P1 - The CPU usage with Prometheus version 0.5.0
P2 - The CPU usage with Prometheus version 0.15.0.
P3 - Prometheus version 0.5.0. The Prometheus-related code costs 37.93% CPU.
P4 - Prometheus version 0.15.0. The Prometheus-related code costs 62.13% CPU.
The broker Prometheus libs
ll | grep prometheus
-rwxrwxrwx 1 root root 89127 Jan 22 2020 io.prometheus-simpleclient-0.15.0.jar*
-rwxrwxrwx 1 root root 5556 Jan 22 2020 io.prometheus-simpleclient_caffeine-0.15.0.jar*
-rwxrwxrwx 1 root root 8008 Jan 22 2020 io.prometheus-simpleclient_common-0.15.0.jar*
-rwxrwxrwx 1 root root 24094 Jan 22 2020 io.prometheus-simpleclient_hotspot-0.15.0.jar*
-rwxrwxrwx 1 root root 14456 Jan 22 2020 io.prometheus-simpleclient_httpserver-0.15.0.jar*
-rwxrwxrwx 1 root root 5200 Jan 22 2020 io.prometheus-simpleclient_jetty-0.15.0.jar*
-rwxrwxrwx 1 root root 4595 Jan 22 2020 io.prometheus-simpleclient_log4j2-0.15.0.jar*
-rwxrwxrwx 1 root root 88445 Jan 22 2020 io.prometheus-simpleclient_servlet-0.15.0.jar*
-rwxrwxrwx 1 root root 12941 Jan 22 2020 io.prometheus-simpleclient_servlet_common-0.15.0.jar*
-rwxrwxrwx 1 root root 3378 Jan 22 2020 io.prometheus-simpleclient_tracer_common-0.15.0.jar*
-rwxrwxrwx 1 root root 4272 Jan 22 2020 io.prometheus-simpleclient_tracer_otel-0.15.0.jar*
-rwxrwxrwx 1 root root 4537 Jan 22 2020 io.prometheus-simpleclient_tracer_otel_agent-0.15.0.jar*
-rwxrwxrwx 1 root root 31808 Jan 22 2020 io.prometheus.jmx-collector-0.16.1.jar*
-rwxrwxrwx 1 root root 30649 Jan 22 2020 org.apache.bookkeeper.stats-prometheus-metrics-provider-4.14.5.jar*
-rwxrwxrwx 1 root root 16427 Jan 22 2020 org.apache.zookeeper-zookeeper-prometheus-metrics-3.6.3.jar*
The sanitizeMetricName
definition was defined when building KoP. It is not loaded dynamically so upgrading the broker does not work. You should upgrade the KoP.
Summary:
Upgrade the Prometheus version to 0.16.0 in both Pulsar and KoP. The performance can be improved by around 37%.

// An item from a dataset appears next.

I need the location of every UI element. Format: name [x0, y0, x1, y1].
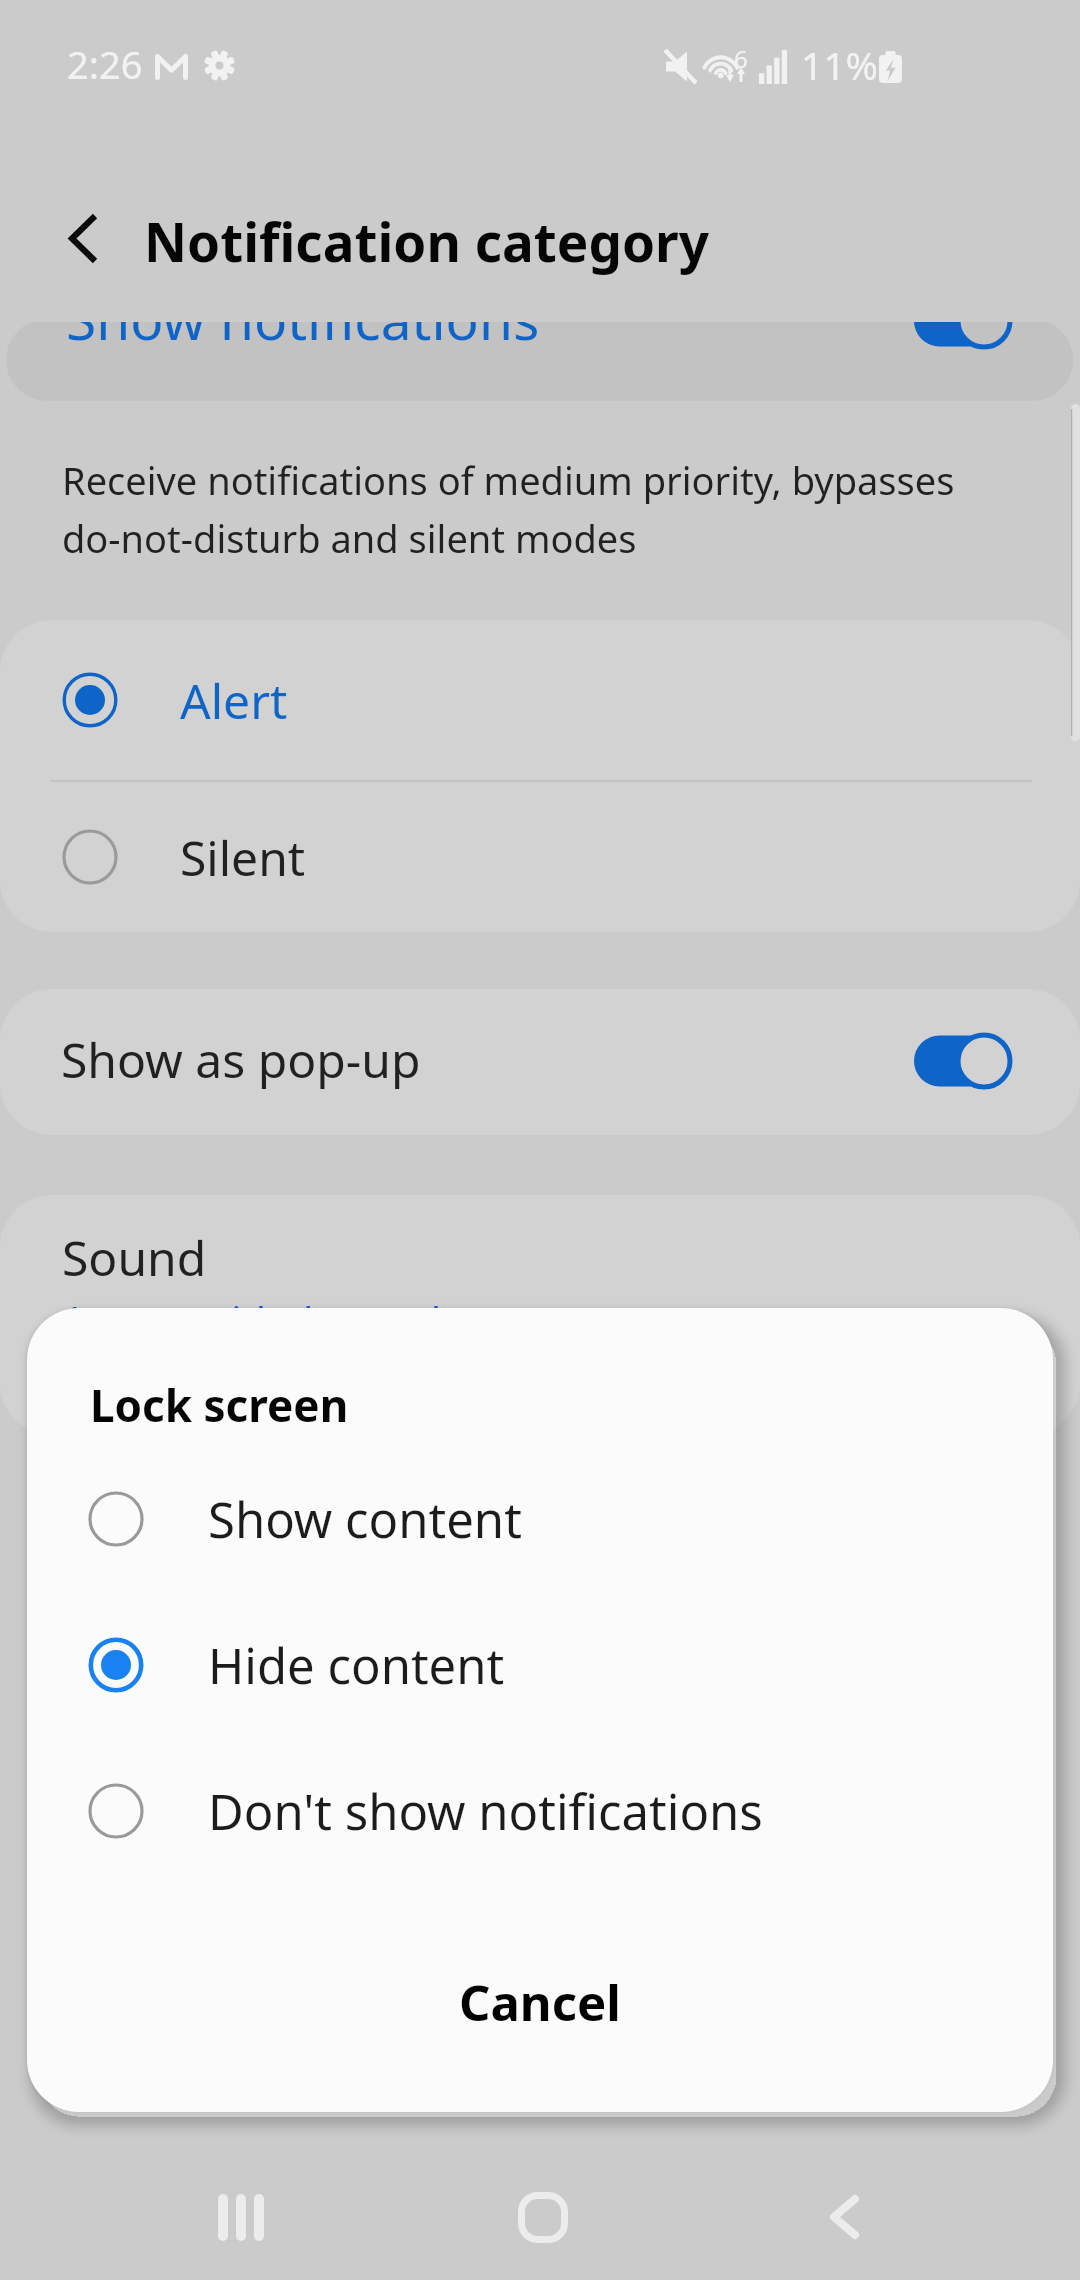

After upgrading the Prometheus version to 0.16.0 in both Pulsar and KoP. The Prometheus-related code CPU usage is 0.58% now based on the Flame graph. The Broker's CPU usage reduces by around 16.3%. (Before 33%, Now 16.7%)
Summary:
The KoP-related code CPU usage can improve by around 10.75% if we set entryFormat=kafka
(The default entryFormat=pulsar
.)
P1 - entryFormat=pulsar
, the kop-related code CPU usage is around 50.37%. Almost CPU usages are on the two methods:PulsarEntryFormatter.encode()

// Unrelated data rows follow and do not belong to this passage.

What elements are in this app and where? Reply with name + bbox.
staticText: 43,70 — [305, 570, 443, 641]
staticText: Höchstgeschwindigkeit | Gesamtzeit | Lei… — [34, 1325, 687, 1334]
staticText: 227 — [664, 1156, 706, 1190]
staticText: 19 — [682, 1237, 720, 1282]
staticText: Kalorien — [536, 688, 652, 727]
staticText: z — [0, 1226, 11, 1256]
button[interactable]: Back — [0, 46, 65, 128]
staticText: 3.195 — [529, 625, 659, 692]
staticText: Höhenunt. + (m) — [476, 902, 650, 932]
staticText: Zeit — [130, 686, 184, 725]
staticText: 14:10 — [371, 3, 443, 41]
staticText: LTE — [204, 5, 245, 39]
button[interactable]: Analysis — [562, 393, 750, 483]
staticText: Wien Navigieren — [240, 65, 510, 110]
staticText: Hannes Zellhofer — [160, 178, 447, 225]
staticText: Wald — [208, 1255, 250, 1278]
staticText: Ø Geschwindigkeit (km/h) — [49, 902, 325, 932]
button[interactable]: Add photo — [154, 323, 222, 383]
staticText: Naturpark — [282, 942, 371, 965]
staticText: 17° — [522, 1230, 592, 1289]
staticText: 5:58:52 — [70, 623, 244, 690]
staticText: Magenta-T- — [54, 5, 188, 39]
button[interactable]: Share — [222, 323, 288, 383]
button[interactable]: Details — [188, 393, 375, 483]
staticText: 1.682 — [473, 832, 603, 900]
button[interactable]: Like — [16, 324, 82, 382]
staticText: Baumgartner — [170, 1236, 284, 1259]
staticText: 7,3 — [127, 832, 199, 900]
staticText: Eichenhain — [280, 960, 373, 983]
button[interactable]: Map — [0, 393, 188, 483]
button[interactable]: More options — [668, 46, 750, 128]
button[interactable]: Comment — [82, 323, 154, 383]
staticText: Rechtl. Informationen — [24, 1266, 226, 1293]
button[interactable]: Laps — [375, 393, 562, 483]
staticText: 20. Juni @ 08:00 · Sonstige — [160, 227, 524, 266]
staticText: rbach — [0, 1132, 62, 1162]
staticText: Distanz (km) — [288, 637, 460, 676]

and ByteBufUtils.decodePulsarEntryToKafkaRecords()
P2 - entryFormat=kafka
, the kop-related code CPU usage is around 39.62%.
P3 - The broker CPU usage seems no change. The accepted result is the CPU usage of entryForm=kafka
is smaller than entryFormat=pulsar
. This may be caused by the different partition numbers in one broker after the broker restart.